En général, le juridique, les retraités, la Cgt, les transports urbains et autres transports dans les Alpes Maritimes.


Vers une représentation plus équilibrée des femmes et des hommes au sein des IRP.

Publié par cgtrla sur 25 Septembre 2015, 17:51pm

Catégories : #Juridique

Vers une représentation plus équilibrée des femmes et des hommes au sein du CE et parmi les DP
L’article 7 de la loi sur le dialogue social vise à renforcer la représentation équilibrée des femmes et des hommes dans les institutions représentatives du personnel. Les listes de candidats aux élections devront refléter leur nombre respectif dans les collèges électoraux.

Chaque liste de candidats devra refléter la répartition entre hommes et femmes...

Pour chaque collège électoral, les listes comportant plusieurs candidats sont composées d’un nombre de femmes et d’hommes correspondant à la part de femmes et d’hommes inscrits sur la liste électorale (C. trav. art.

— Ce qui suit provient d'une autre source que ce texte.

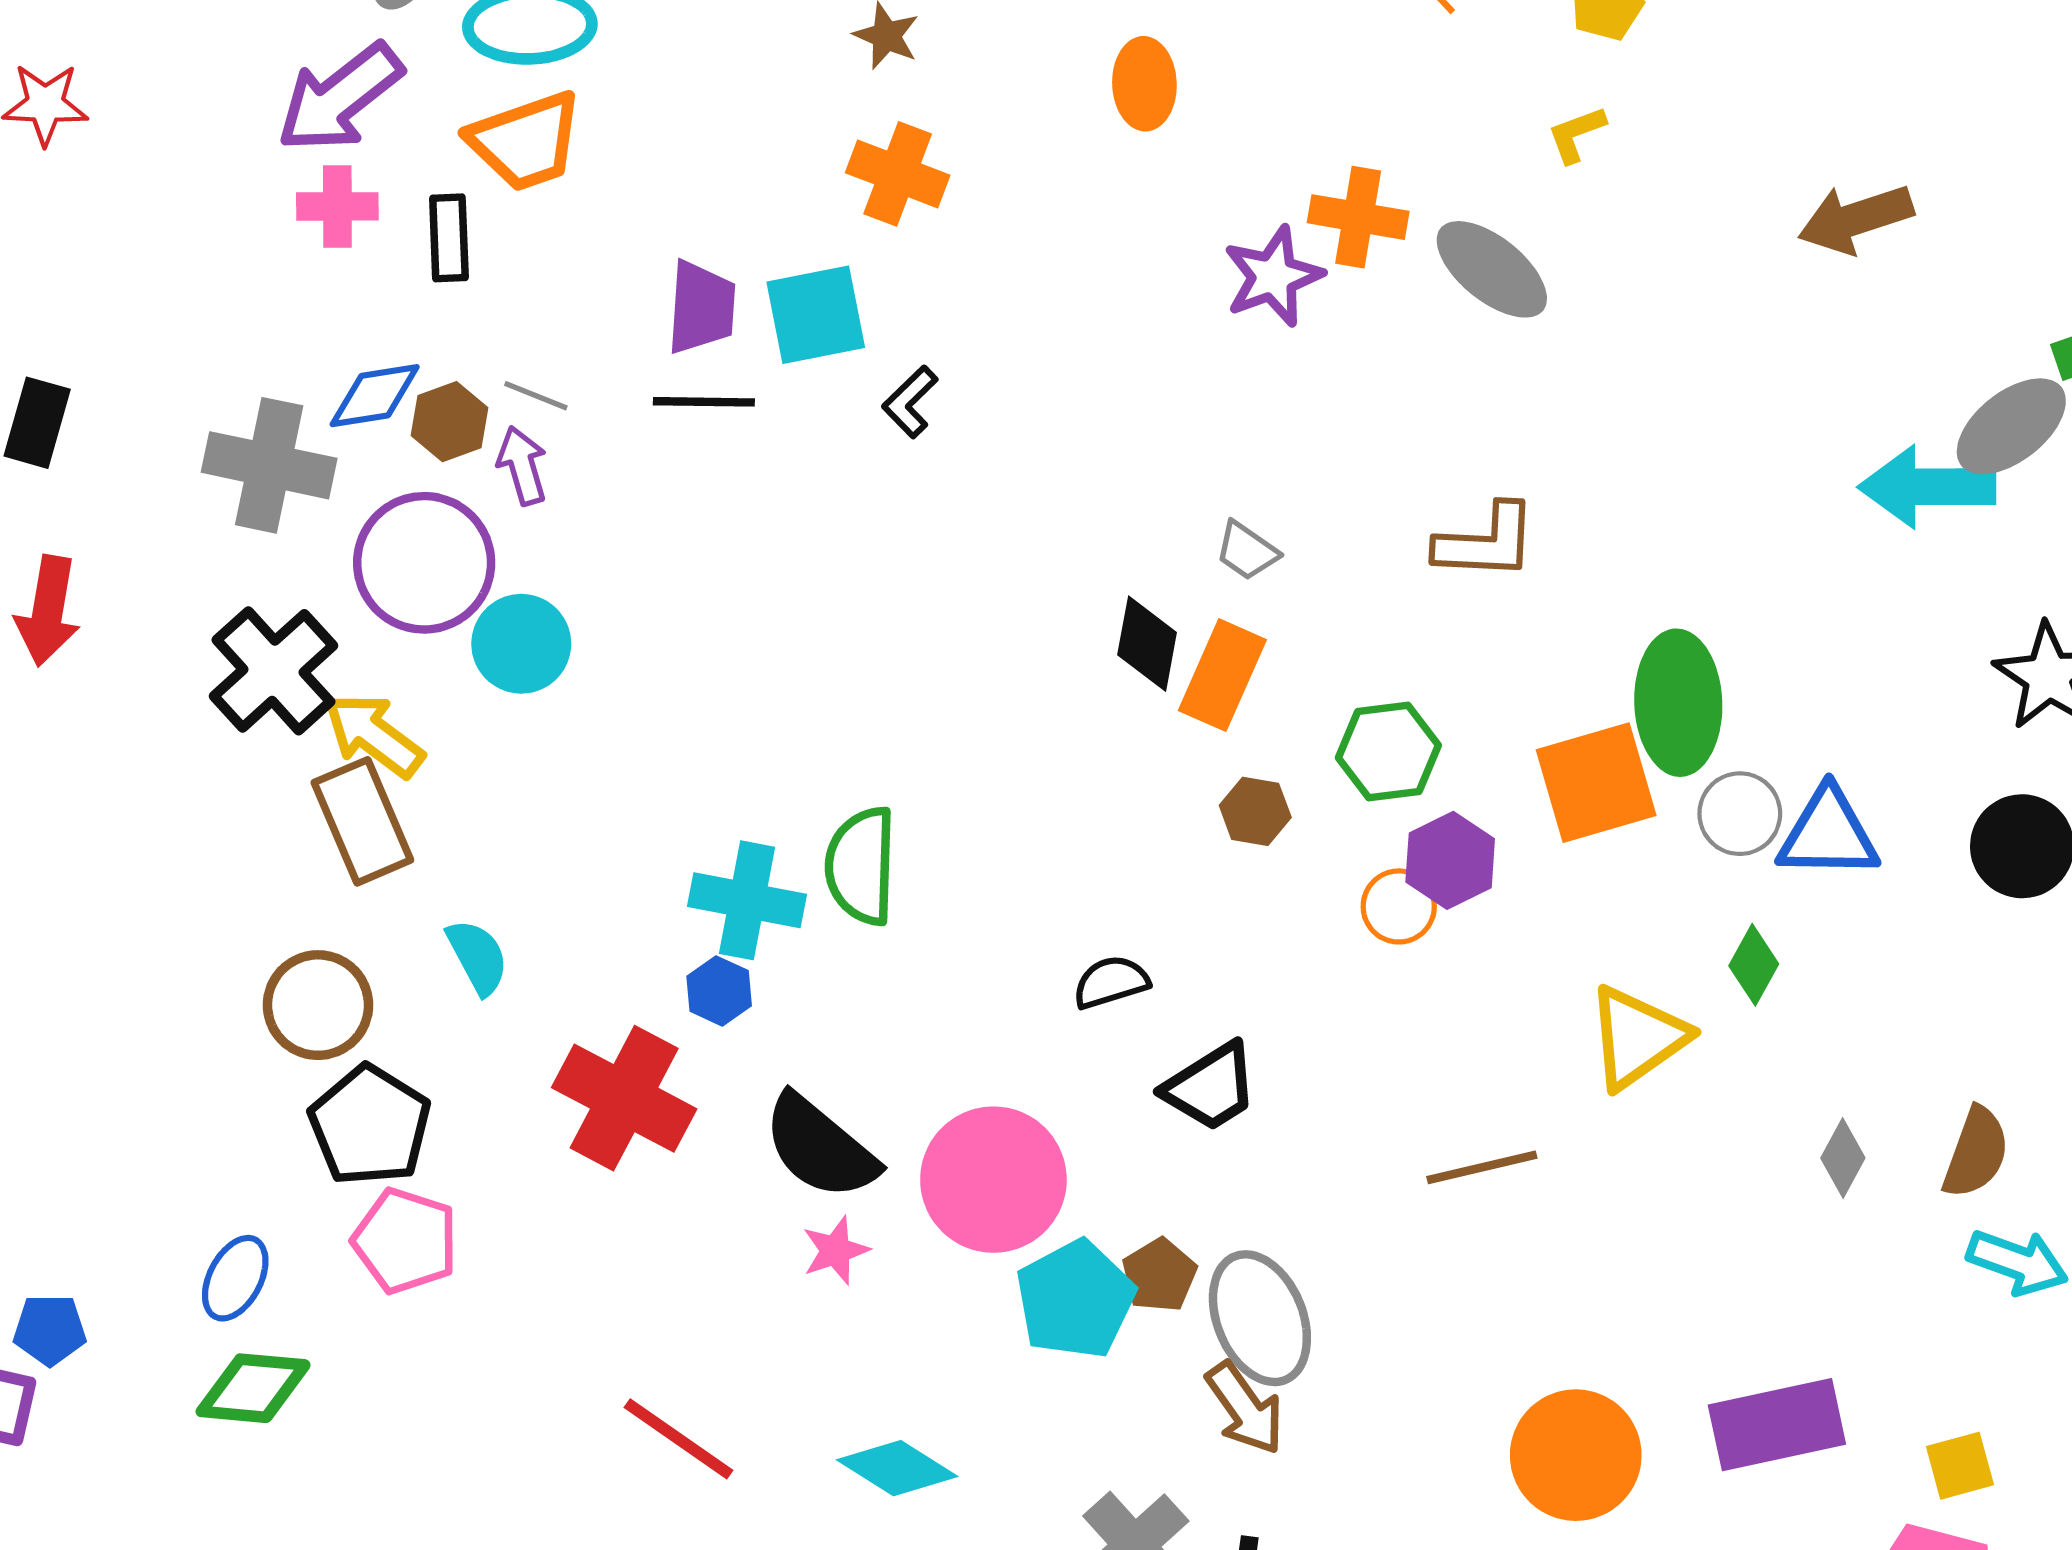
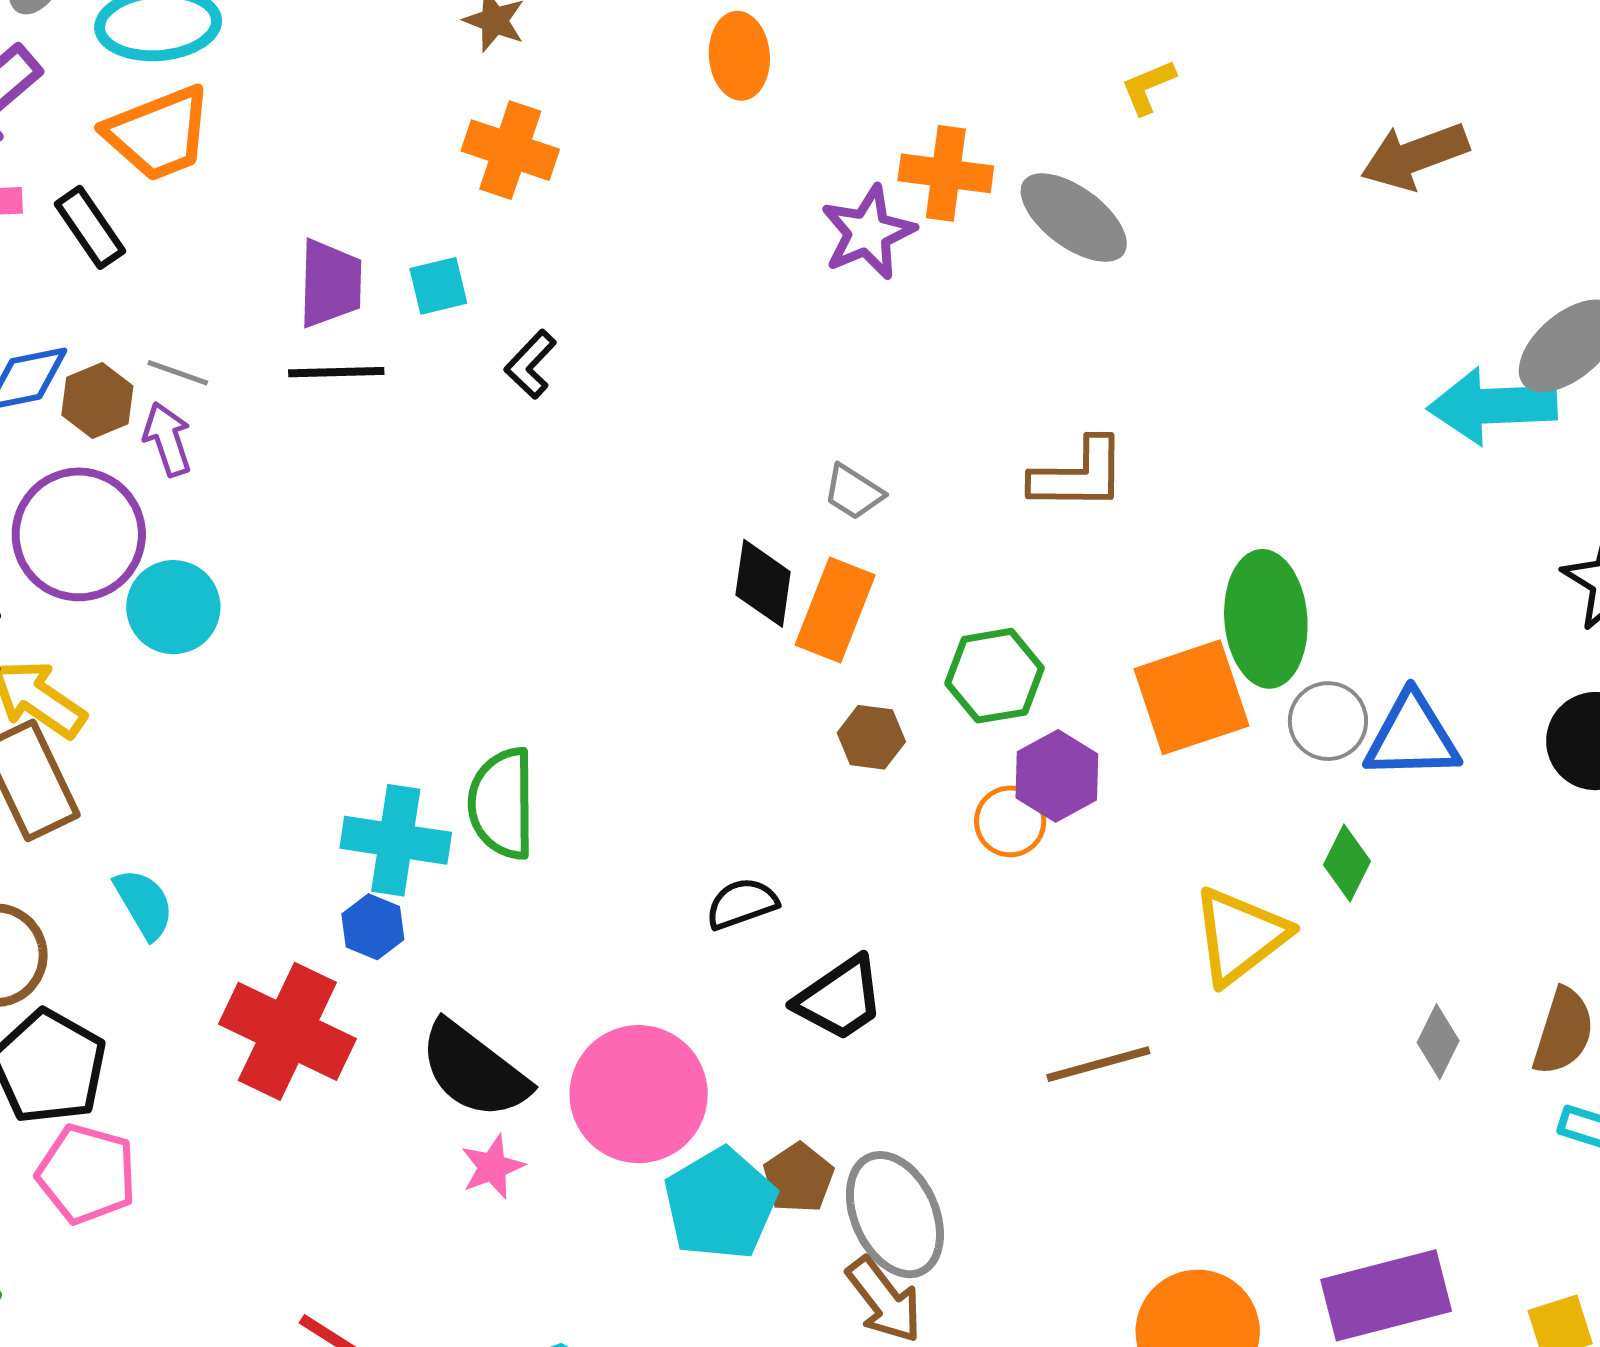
black rectangle: (449, 238) -> (90, 227), turned -30
cyan square: (816, 315) -> (438, 286), size x0.6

L 2314-24-1 (DP) et L 2324-22-1 (CE) nouveaux).

Si ce calcul n’aboutit pas à un nombre entier de candidats à désigner pour chacun des deux sexes, il est procédé à l’arrondi arithmétique suivant :
1° Arrondi à l’entier supérieur en cas de décimale égale ou supérieure à 5 ;
2° Arrondi à l’entier inférieur en cas de décimale strictement inférieure à 5 (C. trav. art. L 2314-24-1 (DP) et L 2324-22-1 (CE) nouveaux).

Exemples : a) Dans une entreprise comptant 190 salariés, le collège ouvriers et employés compte 165 salariés, dont 55 femmes et 110 hommes. Ce collège doit élire 5 délégués du personnel titulaires.

Le nombre de femmes devant figurer sur chaque liste électorale est égal à : 5 X 55/165 = 1,6, arrondi à 2.

Le nombre d’hommes devant figurer sur chaque liste électorale est égal à : 5 X 110/165 = 3,3, arrondi à 3.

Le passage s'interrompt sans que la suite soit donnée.